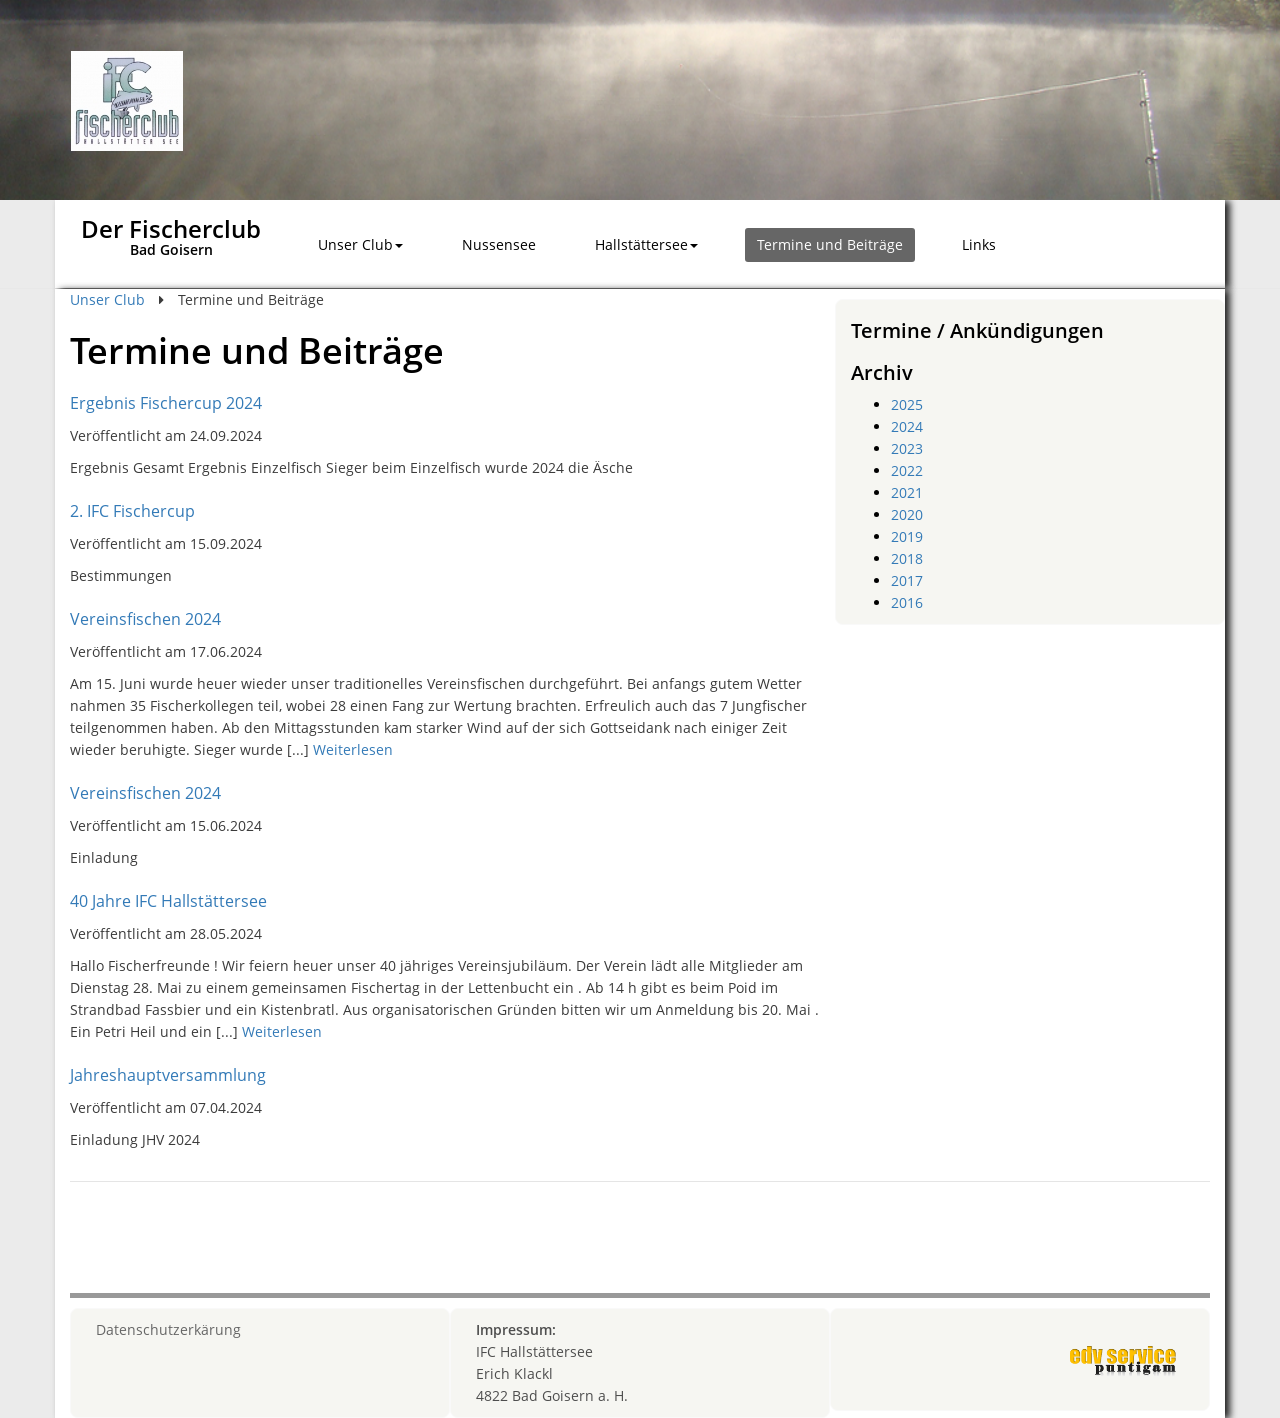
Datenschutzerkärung (168, 1329)
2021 (907, 492)
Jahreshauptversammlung (168, 1075)
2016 (907, 602)
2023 (907, 448)
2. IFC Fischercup (132, 511)
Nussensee (499, 244)
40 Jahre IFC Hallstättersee (168, 901)
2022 (907, 470)
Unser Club (360, 244)
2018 (907, 558)
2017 (907, 580)
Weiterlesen (353, 749)
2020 (907, 514)
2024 (907, 426)
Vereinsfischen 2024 (145, 619)
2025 (907, 404)
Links (979, 244)
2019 (907, 536)
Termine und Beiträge (830, 244)
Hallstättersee (646, 244)
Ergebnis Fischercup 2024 (166, 403)
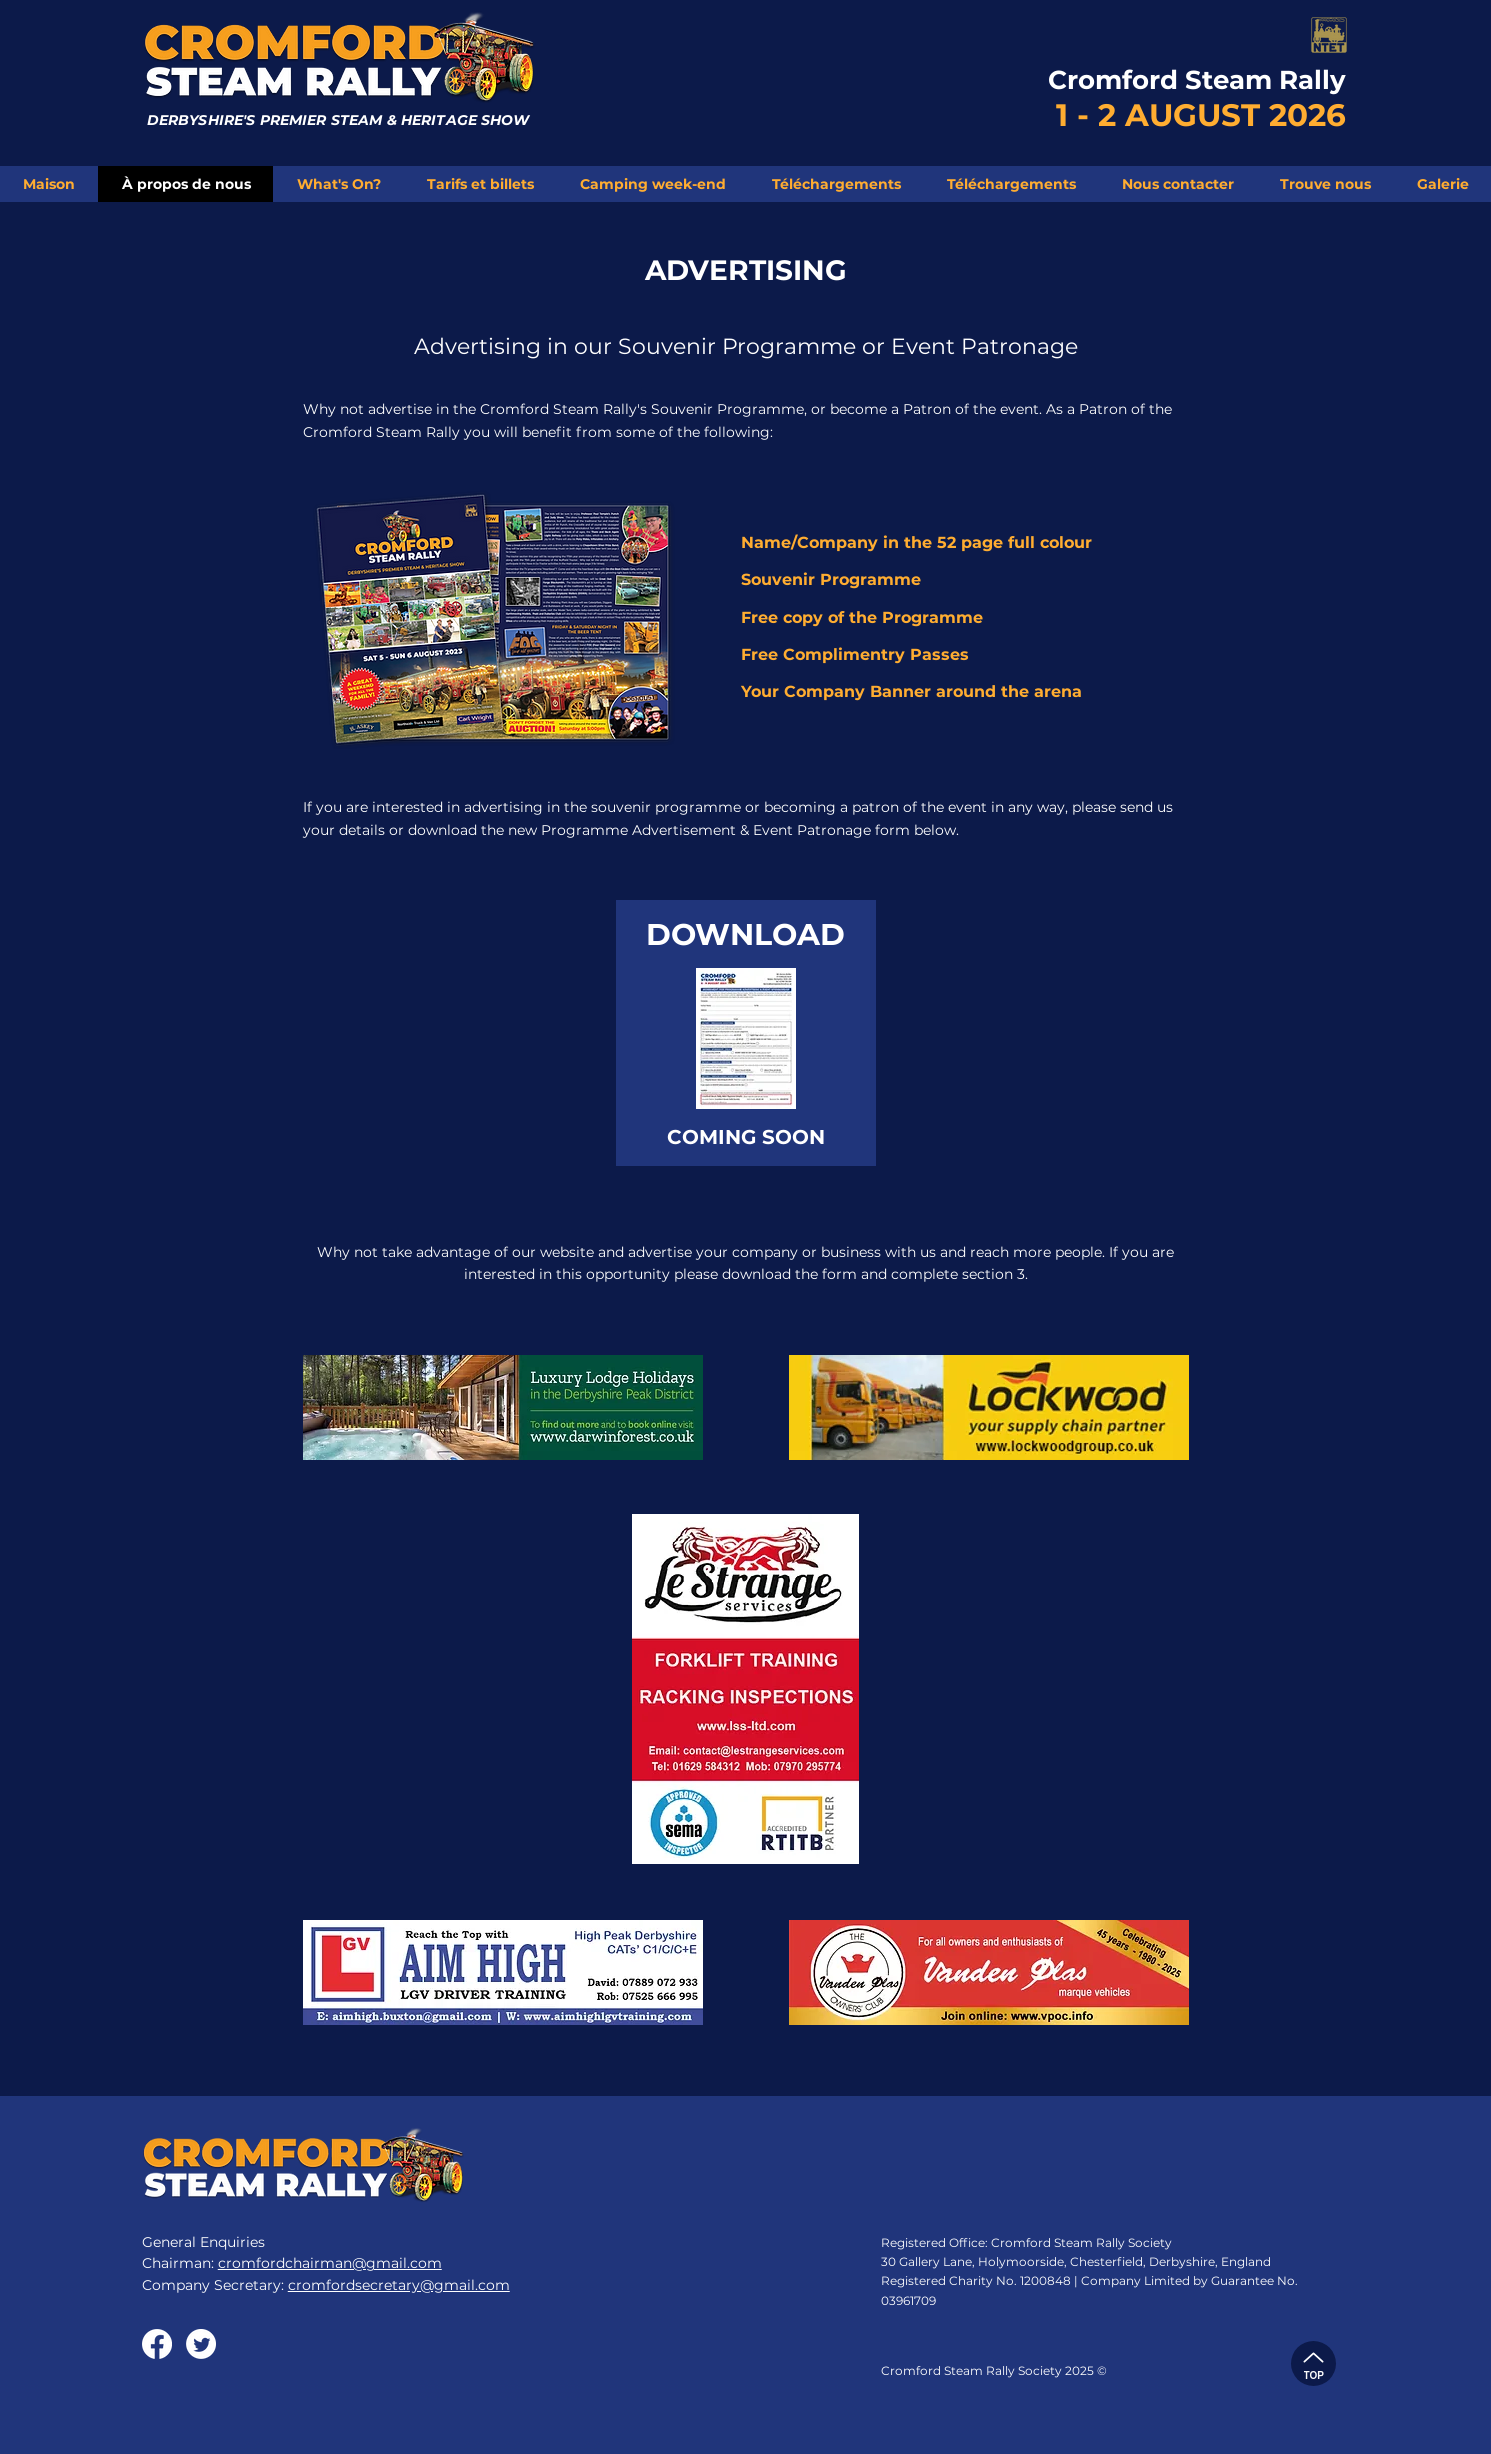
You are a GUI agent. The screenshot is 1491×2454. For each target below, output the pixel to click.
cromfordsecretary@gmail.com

ACTIVITY
What you return should be the full listing, unchanged, minus the pictures.

ANSWER SECTION
Datenschutzerkärung (168, 1329)
2021 (907, 492)
Jahreshauptversammlung (168, 1075)
2016 (907, 602)
2023 (907, 448)
2. IFC Fischercup (132, 511)
Nussensee (499, 244)
40 Jahre IFC Hallstättersee (168, 901)
2022 (907, 470)
Unser Club (360, 244)
2018 (907, 558)
2017 (907, 580)
Weiterlesen (353, 749)
2020 (907, 514)
2024 (907, 426)
Vereinsfischen 2024 (145, 619)
2025 (907, 404)
Links (979, 244)
2019 (907, 536)
Termine und Beiträge (830, 244)
Hallstättersee (646, 244)
Ergebnis Fischercup 2024 (166, 403)
You are a GUI agent. The screenshot is 1491×2454. For each target below, output the pixel to click.
cromfordsecretary@gmail.com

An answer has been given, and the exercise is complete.